The important thing is to drive the vehicle. Getting a ride in an old coupe from the guy who has owned it for 50 years doesn't count. He's so used to it that it's an extension of himself. The passenger would not notice the subtleties in how the car is reacting to driver input. Sure, they may be bouncing all over the seat and clutching the door since it sounds like a bucket of loose bolts but something is still missing from the experience.
The oldest vehicle I can remember driving was from the late seventies and it had power brakes and power steering. Am I dating myself, yup. Even with all of the playing around with racecars I did in my twenties I never drove an "old car". I've admired cars from the twenties through the sixties since birth and have even ridden in some but never driven such beasts.
What am I getting at? My truck is finally registered and I have actually driven it someplace at a measurable speed, not just around the yard. I've had it now for over 5 1/2 years and the odometer had read less than 8 miles different than when I bought it. I've hauled wood, leaves, rocks, flower pots and even pulled my barn down with it. None of that prepared me for the "thrill" of driving it on the open road.

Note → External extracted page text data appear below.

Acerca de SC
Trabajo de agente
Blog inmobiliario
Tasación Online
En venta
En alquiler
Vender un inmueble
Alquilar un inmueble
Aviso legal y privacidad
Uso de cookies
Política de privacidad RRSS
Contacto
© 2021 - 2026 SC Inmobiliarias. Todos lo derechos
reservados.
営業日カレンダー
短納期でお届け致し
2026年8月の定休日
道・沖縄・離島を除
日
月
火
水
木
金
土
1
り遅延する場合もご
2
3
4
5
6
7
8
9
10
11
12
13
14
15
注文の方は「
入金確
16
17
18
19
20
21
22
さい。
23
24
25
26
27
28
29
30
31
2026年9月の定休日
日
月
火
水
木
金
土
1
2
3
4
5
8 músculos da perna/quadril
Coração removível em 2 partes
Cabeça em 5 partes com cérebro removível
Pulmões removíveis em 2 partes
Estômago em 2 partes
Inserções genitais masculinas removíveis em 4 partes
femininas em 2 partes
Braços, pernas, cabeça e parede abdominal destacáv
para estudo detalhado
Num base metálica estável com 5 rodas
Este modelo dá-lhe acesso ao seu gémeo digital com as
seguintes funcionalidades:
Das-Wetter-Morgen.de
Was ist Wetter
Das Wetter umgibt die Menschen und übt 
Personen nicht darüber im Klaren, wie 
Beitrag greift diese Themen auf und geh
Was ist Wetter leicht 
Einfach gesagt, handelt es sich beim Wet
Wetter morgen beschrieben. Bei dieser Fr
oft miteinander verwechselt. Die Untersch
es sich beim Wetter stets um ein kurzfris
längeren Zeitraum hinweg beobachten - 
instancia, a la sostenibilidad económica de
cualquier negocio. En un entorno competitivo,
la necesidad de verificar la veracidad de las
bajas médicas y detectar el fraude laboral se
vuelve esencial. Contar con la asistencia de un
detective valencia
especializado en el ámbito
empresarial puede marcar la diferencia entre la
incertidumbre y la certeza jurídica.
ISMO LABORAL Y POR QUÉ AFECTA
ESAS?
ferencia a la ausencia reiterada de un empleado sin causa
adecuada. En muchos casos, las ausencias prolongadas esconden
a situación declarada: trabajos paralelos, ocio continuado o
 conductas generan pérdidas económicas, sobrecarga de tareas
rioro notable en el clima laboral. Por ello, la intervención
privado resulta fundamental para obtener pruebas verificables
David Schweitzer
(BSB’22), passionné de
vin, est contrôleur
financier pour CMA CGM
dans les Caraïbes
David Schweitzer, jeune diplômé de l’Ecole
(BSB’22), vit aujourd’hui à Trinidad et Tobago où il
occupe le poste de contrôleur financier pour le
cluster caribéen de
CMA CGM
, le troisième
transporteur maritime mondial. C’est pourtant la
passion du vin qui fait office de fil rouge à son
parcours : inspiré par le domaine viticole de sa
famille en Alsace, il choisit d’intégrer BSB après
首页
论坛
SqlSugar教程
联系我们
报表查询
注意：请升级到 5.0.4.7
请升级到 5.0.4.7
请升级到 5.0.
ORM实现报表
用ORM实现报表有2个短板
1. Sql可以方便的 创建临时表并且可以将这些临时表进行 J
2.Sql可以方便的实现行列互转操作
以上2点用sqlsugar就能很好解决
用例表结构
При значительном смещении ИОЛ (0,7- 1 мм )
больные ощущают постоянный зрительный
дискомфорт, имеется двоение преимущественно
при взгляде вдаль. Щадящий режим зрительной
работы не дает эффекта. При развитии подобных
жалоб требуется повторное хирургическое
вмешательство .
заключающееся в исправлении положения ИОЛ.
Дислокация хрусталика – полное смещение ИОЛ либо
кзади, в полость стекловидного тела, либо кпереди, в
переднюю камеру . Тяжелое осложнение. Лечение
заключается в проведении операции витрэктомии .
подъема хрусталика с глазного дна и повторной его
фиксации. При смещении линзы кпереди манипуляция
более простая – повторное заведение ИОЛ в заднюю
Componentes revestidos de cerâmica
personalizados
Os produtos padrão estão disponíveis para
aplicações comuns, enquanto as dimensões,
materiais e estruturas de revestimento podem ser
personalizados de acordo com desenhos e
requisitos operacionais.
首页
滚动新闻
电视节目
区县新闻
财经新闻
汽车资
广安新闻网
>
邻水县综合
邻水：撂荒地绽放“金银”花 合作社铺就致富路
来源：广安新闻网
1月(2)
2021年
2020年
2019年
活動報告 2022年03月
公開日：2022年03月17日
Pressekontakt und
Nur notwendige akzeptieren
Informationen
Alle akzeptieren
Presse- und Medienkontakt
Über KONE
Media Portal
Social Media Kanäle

1966 F-100, I-6 300ci, w/factory 4x4
It's a beast.
Things I've learned about driving it:
- Never start in first gear on pavement, in downtown. You will be hearing the echo of your smokey burnout bouncing of the buildings.

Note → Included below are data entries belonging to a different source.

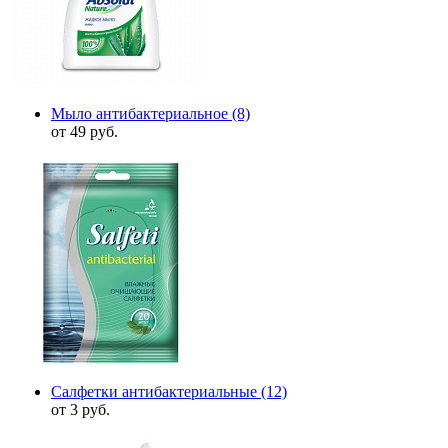
Мыло антибактериальное
(8)
от 49 руб.
Салфетки антибактериальные
(12)
от 3 руб.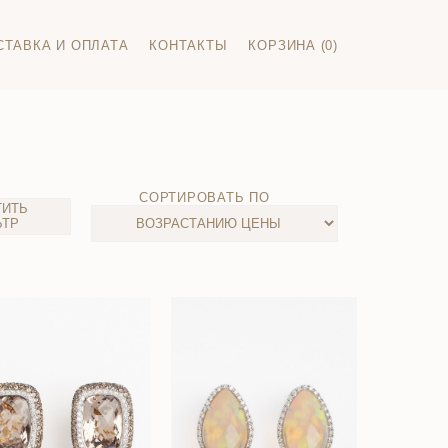
СТАВКА И ОПЛАТА
КОНТАКТЫ
КОРЗИНА (0)
СОРТИРОВАТЬ ПО
ТИТЬ
ЬТР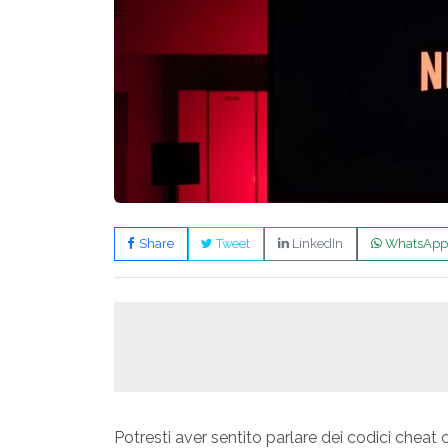
Share
Tweet
LinkedIn
WhatsApp
Potresti aver sentito parlare dei codici cheat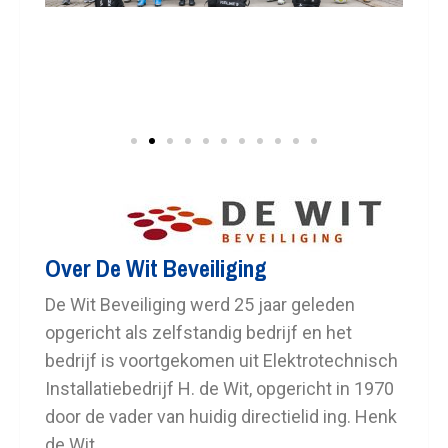
Over De Wit Beveiliging
De Wit Beveiliging werd 25 jaar geleden
opgericht als zelfstandig bedrijf en het
bedrijf is voortgekomen uit Elektrotechnisch
Installatiebedrijf H. de Wit, opgericht in 1970
door de vader van huidig directielid ing. Henk
de Wit.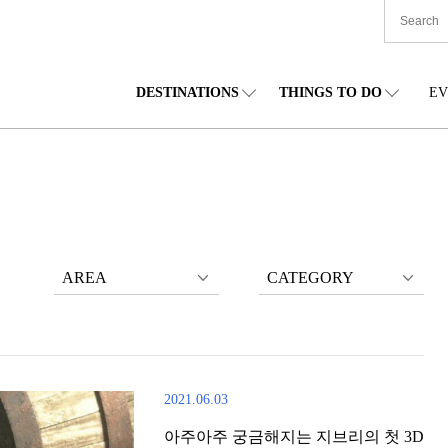
DESTINATIONS
THINGS TO DO
EV
본 전국
음식
도호쿠(동북)
숙박
주부(중부)
엔
카이도
쇼핑
간토(관동)
문화
간사이(관서)
관
AREA
CATEGORY
2021.06.03
아주아주 궁금해지는 지브리의 첫 3D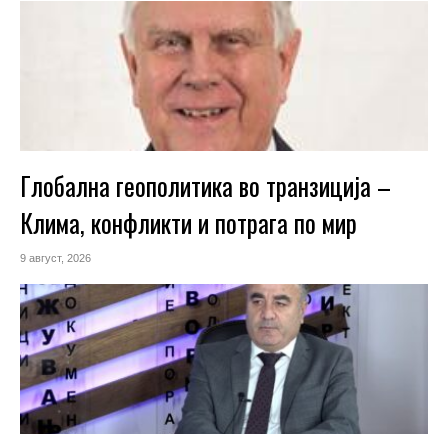
Глобална геополитика во транзиција –
Клима, конфликти и потрага по мир
9 август, 2026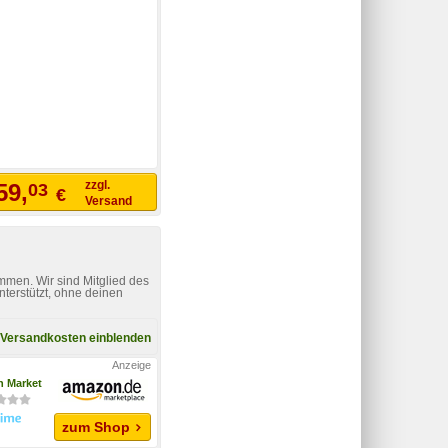
zzgl.
59,
03
€
Versand
mmen. Wir sind Mitglied des
nterstützt, ohne deinen
Versandkosten einblenden
 Market
zum Shop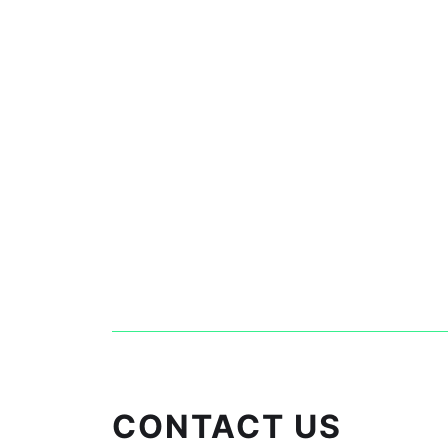
CONTACT US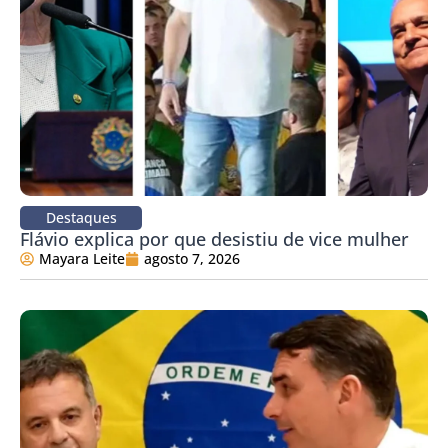
Destaques
Flávio explica por que desistiu de vice mulher
Mayara Leite
agosto 7, 2026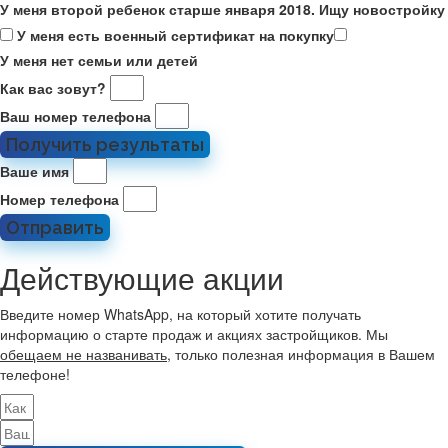
У меня второй ребенок старше января 2018. Ищу новостройку
У меня есть военный сертификат на покупку
У меня нет семьи или детей
Как вас зовут?
Ваш номер телефона
Получить результаты
Ваше имя
Номер телефона
Отправить
Действующие акции
Введите номер WhatsApp, на который хотите получать
информацию о старте продаж и акциях застройщиков. Мы
обещаем не названивать
, только полезная информация в Вашем
телефоне!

- Once warmed up the smell of leaked oil burning off of the manifold is rather pungent.
- The smell of gas in the closed cab creates headaches.
- The approximation of the steering is a riot. Old steering was never as precise as modern machines, I always wondered why my mother's 1970 Dart needed so much steering input on a straight road, now I know.
- Braking with manual brakes, stops must be planned well in advance.
- Depressing the pedal hard enough will lock up the brakes, put you into a four wheel drift, and stop you in a cloud of smoke.
- At 30mph it's looking for 4th gear.
- The engine will pull and pull and pull.
- The steering wheel is 17 inches in diameter for a reason.
- Downshifting takes patience.
- All of my senses are over loaded when driving it.
It is primitive but a blast to drive.